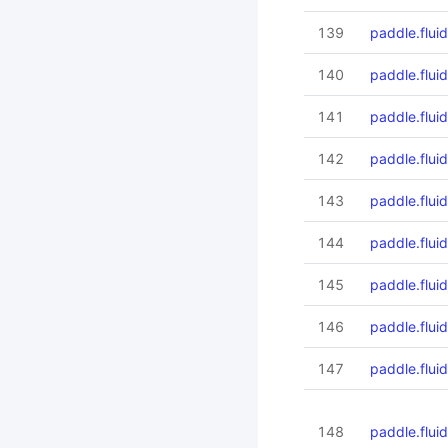
139
paddle.flui
140
paddle.fluid
141
paddle.flui
142
paddle.flui
143
paddle.fluid
144
paddle.flui
145
paddle.fluid
146
paddle.fluid
147
paddle.fluid
148
paddle.flui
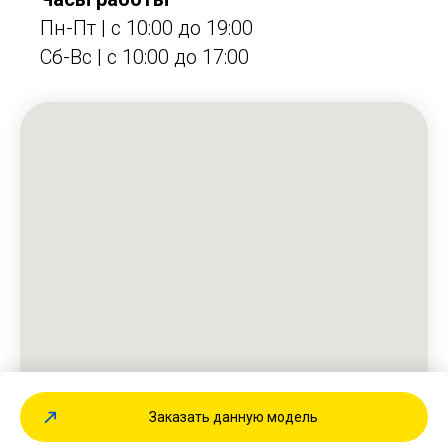
Пн-Пт | с 10:00 до 19:00
Сб-Вс | c 10:00 до 17:00
Заказать данную модель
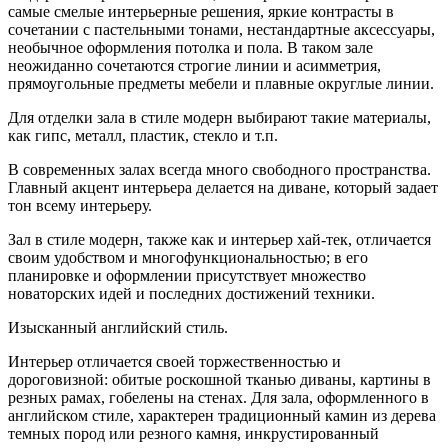
самые смелые интерьерные решения, яркие контрасты в
сочетании с пастельными тонами, нестандартные аксессуары,
необычное оформления потолка и пола. В таком зале
неожиданно сочетаются строгие линии и асимметрия,
прямоугольные предметы мебели и плавные округлые линии.
Для отделки зала в стиле модерн выбирают такие материалы,
как гипс, металл, пластик, стекло и т.п.
В современных залах всегда много свободного пространства.
Главный акцент интерьера делается на диване, который задает
тон всему интерьеру.
Зал в стиле модерн, также как и интерьер хай-тек, отличается
своим удобством и многофункциональностью; в его
планировке и оформлении присутствует множество
новаторских идей и последних достижений техники.
Изысканный английский стиль.
Интерьер отличается своей торжественностью и
дороговизной: обитые роскошной тканью диваны, картины в
резных рамах, гобелены на стенах. Для зала, оформленного в
английском стиле, характерен традиционный камин из дерева
темных пород или резного камня, инкрустированный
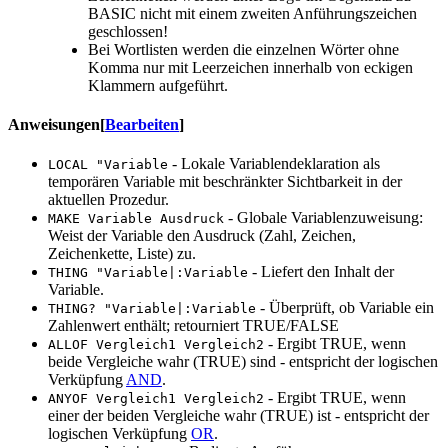
BASIC nicht mit einem zweiten Anführungszeichen
geschlossen!
Bei Wortlisten werden die einzelnen Wörter ohne
Komma nur mit Leerzeichen innerhalb von eckigen
Klammern aufgeführt.
Anweisungen
[
Bearbeiten
]
- Lokale Variablendeklaration als
LOCAL "Variable
temporären Variable mit beschränkter Sichtbarkeit in der
aktuellen Prozedur.
- Globale Variablenzuweisung:
MAKE Variable Ausdruck
Weist der Variable den Ausdruck (Zahl, Zeichen,
Zeichenkette, Liste) zu.
- Liefert den Inhalt der
THING "Variable|:Variable
Variable.
- Überprüft, ob Variable ein
THING? "Variable|:Variable
Zahlenwert enthält; retourniert TRUE/FALSE
- Ergibt TRUE, wenn
ALLOF Vergleich1 Vergleich2
beide Vergleiche wahr (TRUE) sind - entspricht der logischen
Verküpfung
AND
.
- Ergibt TRUE, wenn
ANYOF Vergleich1 Vergleich2
einer der beiden Vergleiche wahr (TRUE) ist - entspricht der
logischen Verküpfung
OR
.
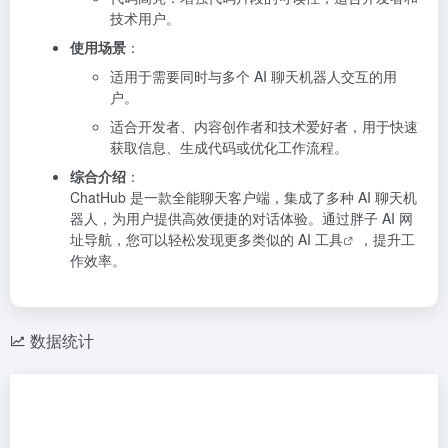
技术用户。
使用场景
：
适用于需要同时与多个 AI 聊天机器人交互的用
户。
适合开发者、内容创作者和技术爱好者，用于快速
获取信息、生成代码或优化工作流程。
综合介绍
：
ChatHub 是一款全能聊天客户端，集成了多种 AI 聊天机
器人，为用户提供高效便捷的对话体验。通过
胖子 AI 网
址导航
，您可以轻松发现更多类似的 AI
工具
，提升工
作效率。
数据统计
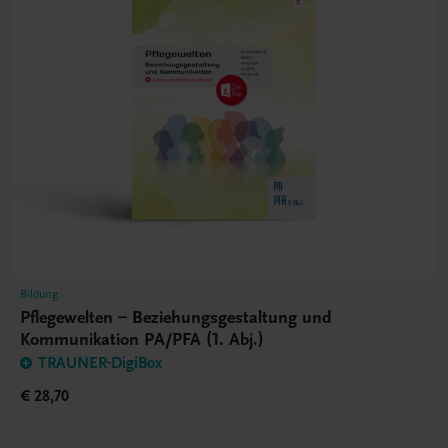
Bildung
Pflegewelten – Beziehungsgestaltung und
Kommunikation PA/PFA (1. Abj.)
TRAUNER-DigiBox
€ 28,70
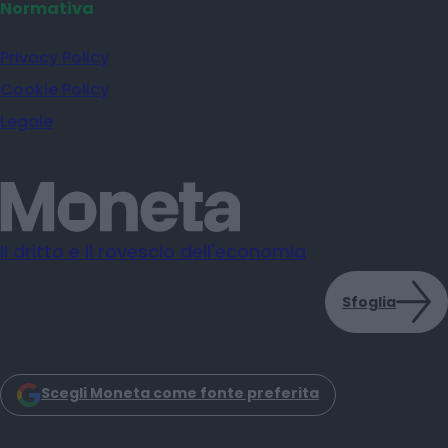
Normativa
Privacy Policy
Cookie Policy
Legale
Il dritto e il rovescio dell'economia
Sfoglia
Scegli Moneta come fonte preferita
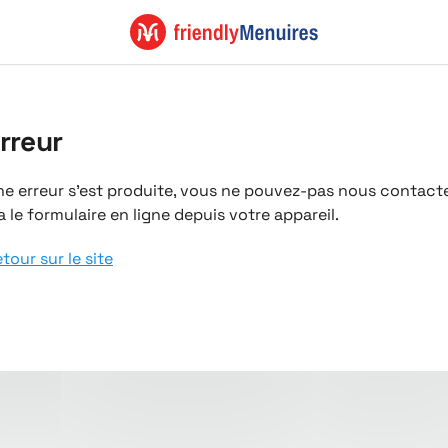
rreur
e erreur s'est produite, vous ne pouvez-pas nous contact
a le formulaire en ligne depuis votre appareil.
tour sur le site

===

## REQUIREMENT
What's needed is a word-for-word retyping of the listing, minus its pictures.

## EXPECTED ANSWER
139
paddle.flui
140
paddle.fluid
141
paddle.flui
142
paddle.flui
143
paddle.fluid
144
paddle.flui
145
paddle.fluid
146
paddle.fluid
147
paddle.fluid
148
paddle.flui
Пн-Пт | с 10:00 до 19:00
Сб-Вс | c 10:00 до 17:00
Заказать данную модель
самые смелые интерьерные решения, яркие контрасты в
сочетании с пастельными тонами, нестандартные аксессуары,
необычное оформления потолка и пола. В таком зале
неожиданно сочетаются строгие линии и асимметрия,
прямоугольные предметы мебели и плавные округлые линии.
Для отделки зала в стиле модерн выбирают такие материалы,
как гипс, металл, пластик, стекло и т.п.
В современных залах всегда много свободного пространства.
Главный акцент интерьера делается на диване, который задает
тон всему интерьеру.
Зал в стиле модерн, также как и интерьер хай-тек, отличается
своим удобством и многофункциональностью; в его
планировке и оформлении присутствует множество
новаторских идей и последних достижений техники.
Изысканный английский стиль.
Интерьер отличается своей торжественностью и
дороговизной: обитые роскошной тканью диваны, картины в
резных рамах, гобелены на стенах. Для зала, оформленного в
английском стиле, характерен традиционный камин из дерева
темных пород или резного камня, инкрустированный
BASIC nicht mit einem zweiten Anführungszeichen
geschlossen!
Bei Wortlisten werden die einzelnen Wörter ohne
Komma nur mit Leerzeichen innerhalb von eckigen
Klammern aufgeführt.
Anweisungen
[
Bearbeiten
]
- Lokale Variablendeklaration als
LOCAL "Variable
temporären Variable mit beschränkter Sichtbarkeit in der
aktuellen Prozedur.
- Globale Variablenzuweisung:
MAKE Variable Ausdruck
Weist der Variable den Ausdruck (Zahl, Zeichen,
Zeichenkette, Liste) zu.
- Liefert den Inhalt der
THING "Variable|:Variable
Variable.
- Überprüft, ob Variable ein
THING? "Variable|:Variable
Zahlenwert enthält; retourniert TRUE/FALSE
- Ergibt TRUE, wenn
ALLOF Vergleich1 Vergleich2
beide Vergleiche wahr (TRUE) sind - entspricht der logischen
Verküpfung
AND
.
- Ergibt TRUE, wenn
ANYOF Vergleich1 Vergleich2
einer der beiden Vergleiche wahr (TRUE) ist - entspricht der
logischen Verküpfung
OR
.
技术用户。
使用场景
：
适用于需要同时与多个 AI 聊天机器人交互的用
户。
适合开发者、内容创作者和技术爱好者，用于快速
获取信息、生成代码或优化工作流程。
综合介绍
：
ChatHub 是一款全能聊天客户端，集成了多种 AI 聊天机
器人，为用户提供高效便捷的对话体验。通过
胖子 AI 网
址导航
，您可以轻松发现更多类似的 AI
工具
，提升工
作效率。
数据统计
Bildung
Pflegewelten – Beziehungsgestaltung und
Kommunikation PA/PFA (1. Abj.)
TRAUNER-DigiBox
€ 28,70
Normativa
Privacy Policy
Cookie Policy
Legale
Il dritto e il rovescio dell'economia
Sfoglia
Scegli Moneta come fonte preferita
rreur
e erreur s'est produite, vous ne pouvez-pas nous contact
a le formulaire en ligne depuis votre appareil.
tour sur le site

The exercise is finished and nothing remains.